As held by the Royal College of Psychiatrists, the best evidence for efficacy of any treatment comes from randomised clinical trials. Yet, to date, no such trial has been carried out in this area. Recent studies that were conducted in this field did not attempt to assess the patients before receiving therapy and relied heavily on the subjective accounts of the subjects.

Even so, their findings can hardly be considered as promising for those advocating the use of such therapy. For instance, a study conducted by Spitzer (2003) found that change was possible for a small minority (13%) of LGB people, most of who could be regarded as bisexual at the outset of therapy. Another study carried out by Shidlow & Schroeder (2002) concluded that conversion therapy had little effect as well as considerable harm on the subjects.

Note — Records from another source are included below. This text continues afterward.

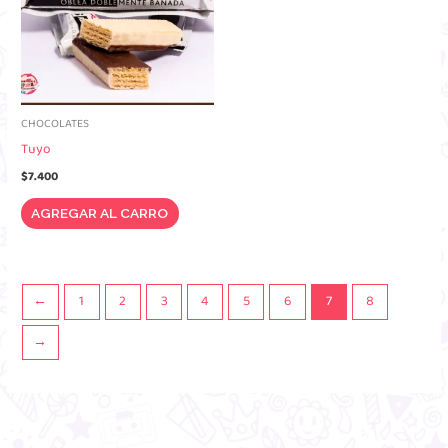
CHOCOLATES
Tuyo
$
7.400
AGREGAR AL CARRO
←
1
2
3
4
5
6
7
8
→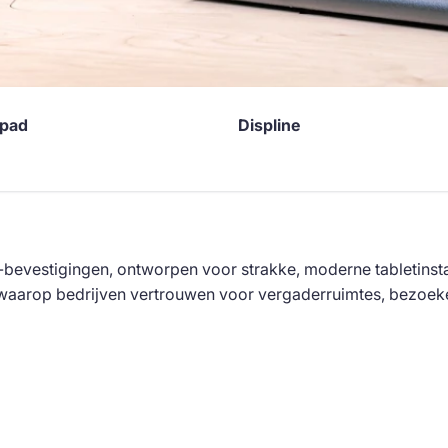
pad
Displine
-bevestigingen, ontworpen voor strakke, moderne tabletinst
aarop bedrijven vertrouwen voor vergaderruimtes, bezoekersb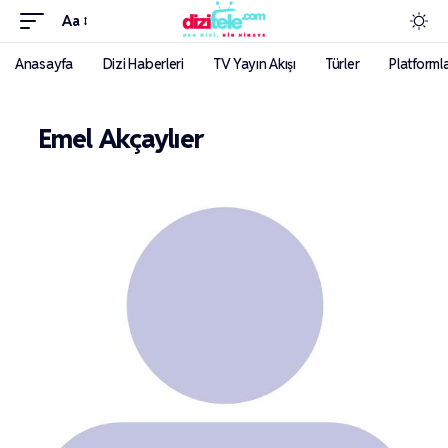
Aa
Anasayfa
Dizi Haberleri
TV Yayın Akışı
Türler
Platforml
Emel Akçaylıer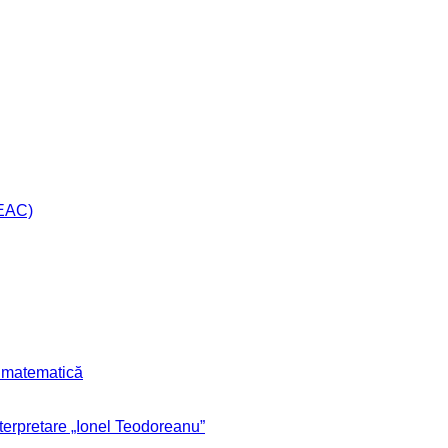
CEAC)
r matematică
nterpretare „Ionel Teodoreanu”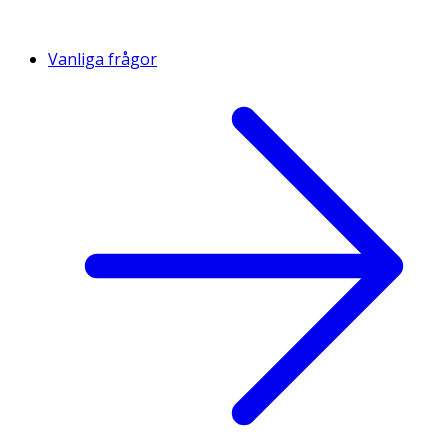
Vanliga frågor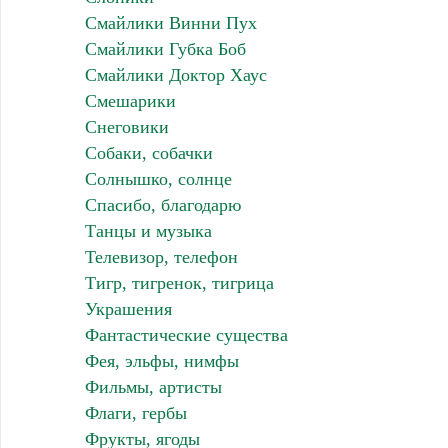
Смайлики Винни Пух
Смайлики Губка Боб
Смайлики Доктор Хаус
Смешарики
Снеговики
Собаки, собачки
Солнышко, солнце
Спасибо, благодарю
Танцы и музыка
Телевизор, телефон
Тигр, тигренок, тигрица
Украшения
Фантастические существа
Фея, эльфы, нимфы
Фильмы, артисты
Флаги, гербы
Фрукты, ягоды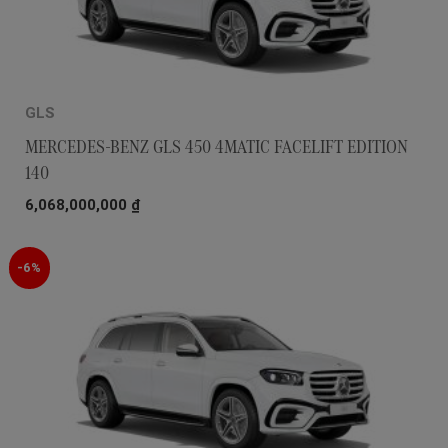
GLS
MERCEDES-BENZ GLS 450 4MATIC FACELIFT EDITION
140
6,068,000,000
₫
-6%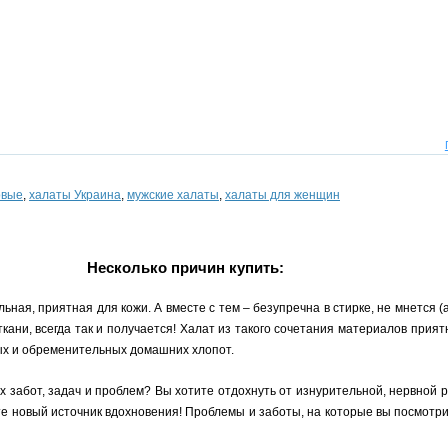
овые
,
халаты Украина
,
мужские халаты
,
халаты для женщин
Несколько причин купить:
ьная, приятная для кожи. А вместе с тем – безупречна в стирке, не мнется (
 ткани, всегда так и получается! Халат из такого сочетания материалов прият
ных и обременительных домашних хлопот.
х забот, задач и проблем? Вы хотите отдохнуть от изнурительной, нервной
ите новый источник вдохновения! Проблемы и заботы, на которые вы посмотр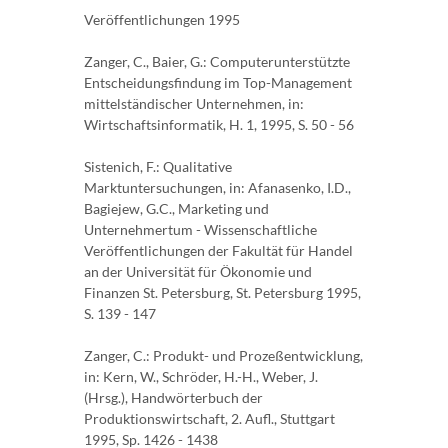
Veröffentlichungen 1995
Zanger, C., Baier, G.: Computerunterstützte
Entscheidungsfindung im Top-Management
mittelständischer Unternehmen, in:
Wirtschaftsinformatik, H. 1, 1995, S. 50 - 56
Sistenich, F.: Qualitative
Marktuntersuchungen, in: Afanasenko, I.D.,
Bagiejew, G.C., Marketing und
Unternehmertum - Wissenschaftliche
Veröffentlichungen der Fakultät für Handel
an der Universität für Ökonomie und
Finanzen St. Petersburg, St. Petersburg 1995,
S. 139 - 147
Zanger, C.: Produkt- und Prozeßentwicklung,
in: Kern, W., Schröder, H.-H., Weber, J.
(Hrsg.), Handwörterbuch der
Produktionswirtschaft, 2. Aufl., Stuttgart
1995, Sp. 1426 - 1438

In 2009, the American Psychological Association (APA) issued a report concluding that: “The reported risks of the practices include: depression, guilt, helplessness, hopelessness, shame, social withdrawal, suicidality, substance abuse, stress, disappointment, self-blame, decreased self-esteem and authenticity to others, increased self-hatred, hostility and blame toward parents, feelings of anger and betrayal, loss of friends and potential romantic partners, problems in sexual and emotional intimacy, sexual dysfunction, high-risk sexual behaviors, a feeling of being dehumanized and untrue to self, a loss of faith, and a sense of having wasted time and resources.”

The American Psychiatric Association also says that: “The potential risks of reparative therapy are great, including depression, anxiety and self-destructive behavior, since therapist alignment with societal prejudices against homosexuality may reinforce self-hatred.”

Faced with such evidence, it is no surprise that most mental health professionals and bodies including the APA and the Royal College of Psychiatrists have concluded that there is no scientific or rational reason for conversion therapy and that both the ethical and scientific perspectives offer ample and sound justification for abandoning conversion techniques. It is therefore most unfortunate that the Church’s expert commission ignored the broad scientific consensus that exists in this field against the use of such therapy. For make no mistake: in advocating the use of conversion therapy by consenting adults the Church may unwittingly be leading some of its followers in harm’s way.

Claire Axiak is a psychiatrist and psychotherapist at Mental Health Services.